Vendors including Hewlett Packard, Co. (HP), IBM Corp., Intel Corp., and Sun Microsystems, Inc. announced new and expanded cloud computing strategies. In related news, customers of Amazon.com, Inc.'s Simple Storage Service (S3) experienced an outage a few weeks ago due to performance problems with its cloud computing offering.

Focal Points:

  • IBM announced it is spending almost $400 million to build cloud computing data centers in Raleigh, NC and Tokyo, Japan. The 60,000 square foot North Carolina data center will be a renovation of an existing facility that focuses on environmental efficiency as part of the company's Project Big Green initiative. Reused components will include 95 percent of the building's original structure, 90 percent of the original building's materials, and 20 percent new materials manufactured from recycled products, according to the company. The data center's design employs IBM server and storage products, and its design aims to eliminate almost 32,000 tons of carbon dioxide emissions per year compared with a similarly-sized, non-energy efficient setup. IBM intends to invest another $100 million in cloud computing over the next three years to help customers bring cloud-based infrastructures and applications online in one of its nine and counting worldwide facilities.

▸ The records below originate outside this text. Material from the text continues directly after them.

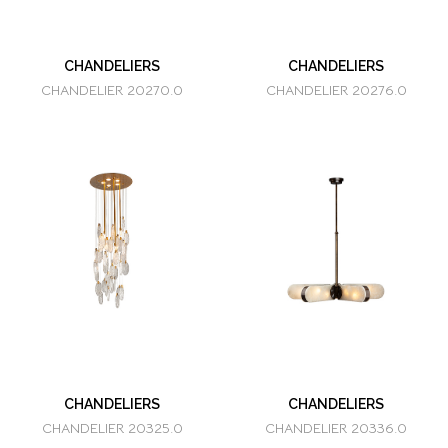
CHANDELIERS
CHANDELIERS
CHANDELIER 20270.0
CHANDELIER 20276.0
CHANDELIERS
CHANDELIERS
CHANDELIER 20325.0
CHANDELIER 20336.0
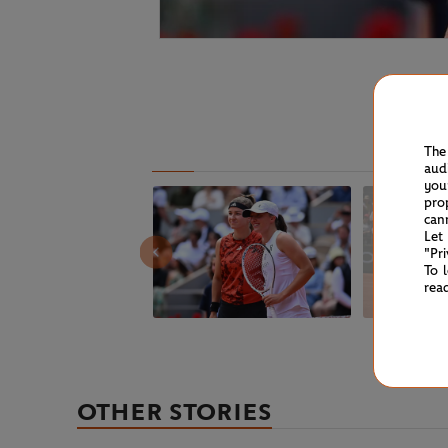
The
aud
you
pro
can
Let
"Pr
To 
rea
OTHER STORIES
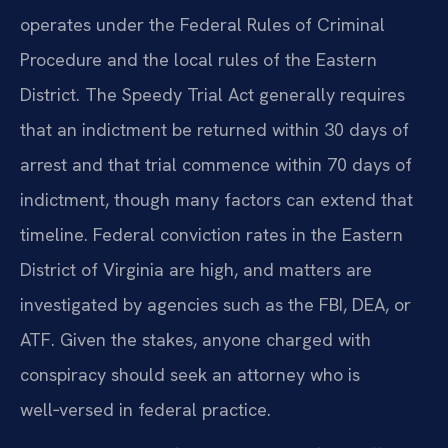
operates under the Federal Rules of Criminal
Procedure and the local rules of the Eastern
District. The Speedy Trial Act generally requires
that an indictment be returned within 30 days of
arrest and that trial commence within 70 days of
indictment, though many factors can extend that
timeline. Federal conviction rates in the Eastern
District of Virginia are high, and matters are
investigated by agencies such as the FBI, DEA, or
ATF. Given the stakes, anyone charged with
conspiracy should seek an attorney who is
well‑versed in federal practice.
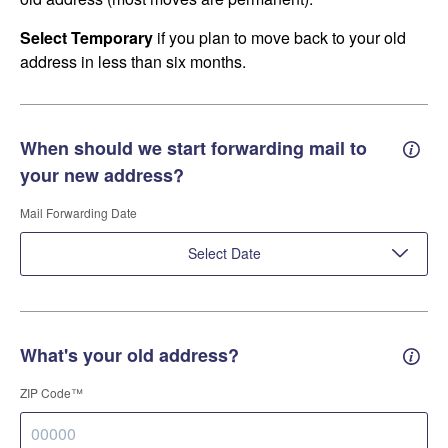
Select Temporary
if you plan to move back to your old
address in less than six months.
When should we start forwarding mail to
Forwa
your new address?
Mail Forwarding Date
Select Date
What's your old address?
Old a
ZIP Code™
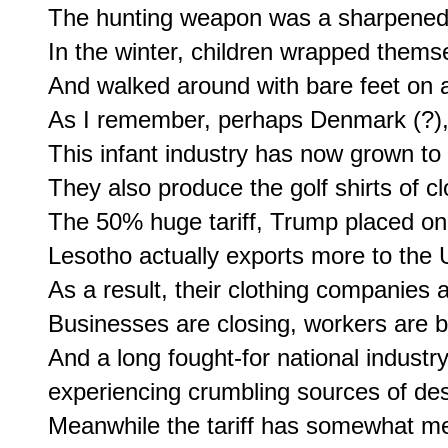
The hunting weapon was a sharpened s
In the winter, children wrapped themsel
And walked around with bare feet on a 
As I remember, perhaps Denmark (?), h
This infant industry has now grown to 
They also produce the golf shirts of c
The 50% huge tariff, Trump placed on 
Lesotho actually exports more to the U
As a result, their clothing companies 
Businesses are closing, workers are bei
And a long fought-for national industr
experiencing crumbling sources of de
Meanwhile the tariff has somewhat mer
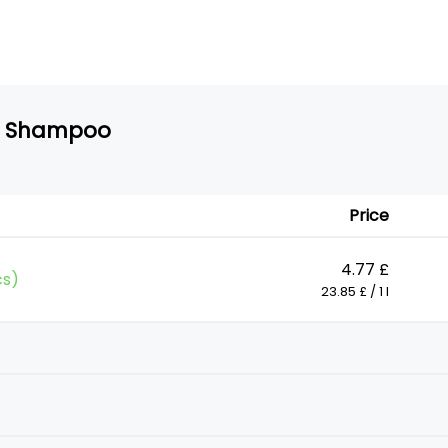
ff Shampoo
Price
4.77 £
cs)
23.85 £ / 1 l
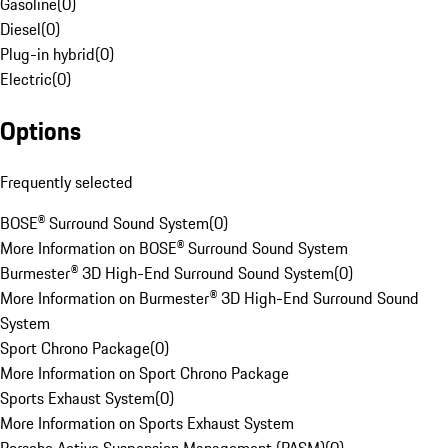
Gasoline
(
0
)
Diesel
(
0
)
Plug-in hybrid
(
0
)
Electric
(
0
)
Options
Frequently selected
BOSE® Surround Sound System
(
0
)
More Information on BOSE® Surround Sound System
Burmester® 3D High-End Surround Sound System
(
0
)
More Information on Burmester® 3D High-End Surround Sound
System
Sport Chrono Package
(
0
)
More Information on Sport Chrono Package
Sports Exhaust System
(
0
)
More Information on Sports Exhaust System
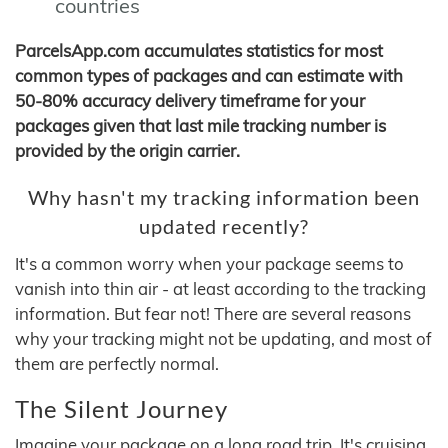
countries
ParcelsApp.com accumulates statistics for most
common types of packages and can estimate with
50-80% accuracy delivery timeframe for your
packages given that last mile tracking number is
provided by the origin carrier.
Why hasn't my tracking information been
updated recently?
It's a common worry when your package seems to
vanish into thin air - at least according to the tracking
information. But fear not! There are several reasons
why your tracking might not be updating, and most of
them are perfectly normal.
The Silent Journey
Imagine your package on a long road trip. It's cruising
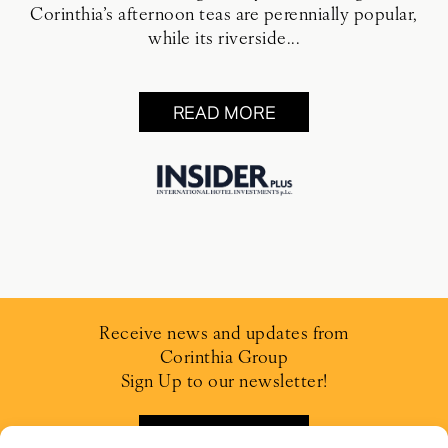
Corinthia’s afternoon teas are perennially popular,
while its riverside...
READ MORE
Receive news and updates from
Corinthia Group
Sign Up to our newsletter!
SIGN UP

  • HP, Intel, and Yahoo! Inc. are collaborating on a multi-data center initiative to advance cloud computing solutions on a global scale. Each company will deploy what is being called an "Internet-scale" testing environment largely utilizing HP and Intel equipment with between 1,000 and 4,000 processor cores in each location. A total of six locations are being established, one at each of the three founding members' data centers and the other three at university partners. Open source initiatives are a key foundational element, and Apache, Tashi, and other open source-based architectural components are being tested to determine best practices for design, deployment, and management of cloud infrastructure services. HP, Intel, and Yahoo! all have participated in their own cloud infrastructure initiatives separately, and hope that the joint venture will help to expedite the advancement of common solutions to the evolving architectural issues including failover, high availability, and load balancing.

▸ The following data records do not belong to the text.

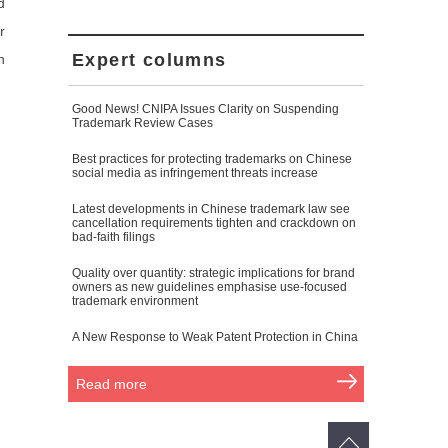
d
r
Expert columns
n
Good News! CNIPA Issues Clarity on Suspending
Trademark Review Cases
Best practices for protecting trademarks on Chinese
social media as infringement threats increase
Latest developments in Chinese trademark law see
cancellation requirements tighten and crackdown on
bad-faith filings
Quality over quantity: strategic implications for brand
owners as new guidelines emphasise use-focused
trademark environment
A New Response to Weak Patent Protection in China
Read more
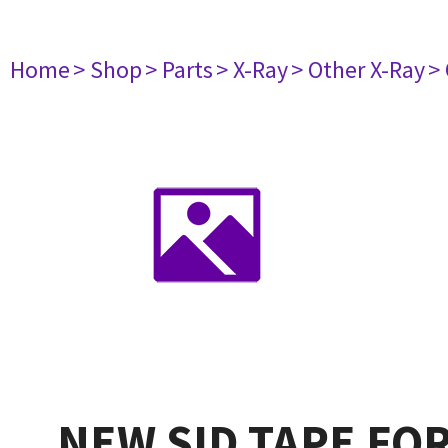
Home
> Shop
> Parts
> X-Ray
> Other X-Ray
>
NEW SID TAPE FO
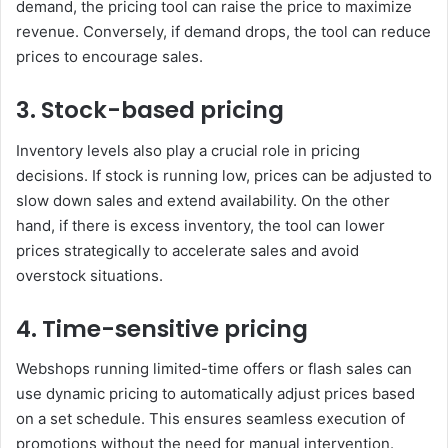
demand, the pricing tool can raise the price to maximize
revenue. Conversely, if demand drops, the tool can reduce
prices to encourage sales.
3. Stock-based pricing
Inventory levels also play a crucial role in pricing
decisions. If stock is running low, prices can be adjusted to
slow down sales and extend availability. On the other
hand, if there is excess inventory, the tool can lower
prices strategically to accelerate sales and avoid
overstock situations.
4. Time-sensitive pricing
Webshops running limited-time offers or flash sales can
use dynamic pricing to automatically adjust prices based
on a set schedule. This ensures seamless execution of
promotions without the need for manual intervention.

  • Though Sun was early to the game in offering a utility computing offering, it has been late in adapting its model to also incorporate cloud-based solutions. Reports are now coming out that Sun will spin out a business based on its Network.com per-use application, server, and storage service into a cloud infrastructure offering. The business unit will be headed by the company's chief sustainability officer, David Douglas. Sun's utility computing business only has 13 referenceable accounts and 48 available applications, and the company has remained mum on disclosing approximate total customer information. Elsewhere, Amazon.com had to take its cloud computing infrastructure offline for several hours in late July due to a communications error the company could not easily solve with the system online. Amazon.com determined that rebooting the effected systems and network components was the best way to resolve the issue.

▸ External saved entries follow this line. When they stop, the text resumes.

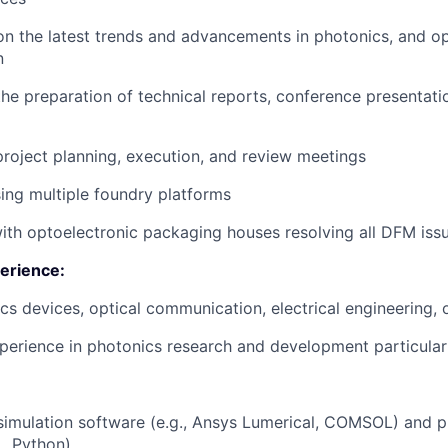
n the latest trends and advancements in photonics, and op
n
the preparation of technical reports, conference presentati
 project planning, execution, and review meetings
ing multiple foundry platforms
ith optoelectronic packaging houses resolving all DFM iss
erience:
cs devices, optical communication, electrical engineering, o
perience in photonics research and development particular
 simulation software (e.g., Ansys Lumerical, COMSOL) and
., Python)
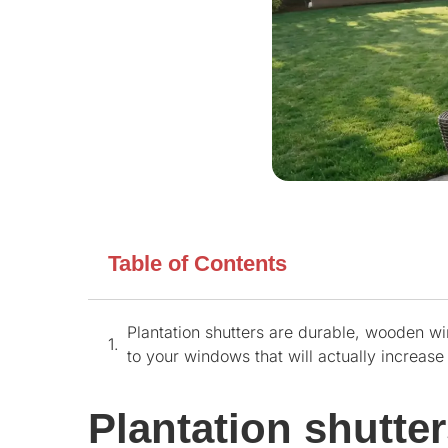
Table of Contents
Plantation shutters are durable, wooden wi
to your windows that will actually increas
Plantation shutte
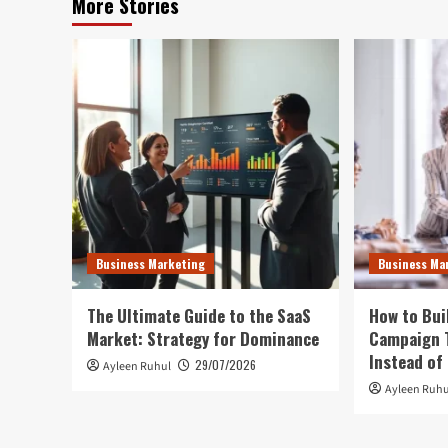
More Stories
Business Marketing
Business Ma
The Ultimate Guide to the SaaS
How to Bui
Market: Strategy for Dominance
Campaign T
Instead of
29/07/2026
Ayleen Ruhul
Ayleen Ruhu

Experton Group believes infrastructure challenges relating to application, software, and hardware virtualization will be among the most difficult and complex to resolve over the next few years. Ultimately, a clear and referenceable set of standardized interfaces and interconnects must be defined, which will require a great deal of cross-collaboration among vendors. End users will also play a critical role in this definition, as comprehension of uses, issues, breakage points, and growth paths will be key to determining resolutions and the order in which problems are addressed. True solutions to these complex problems are, unfortunately, at least seven to 10 years off due to the most critical and fundamental of shortcomings – the lack of standardized application and hardware reporting mechanisms. Cloud-based computing offers the promise of placing and moving infrastructure around the cloud, data center, and globe to best meet the demands of the business at particular points in time. IT executives should work with multiple cloud-computing vendors to understand their evolving work, guide research and implementations to overcome the most important enterprise challenges, and experiment and deploy cloud solutions where systems have proven stable and cost effective.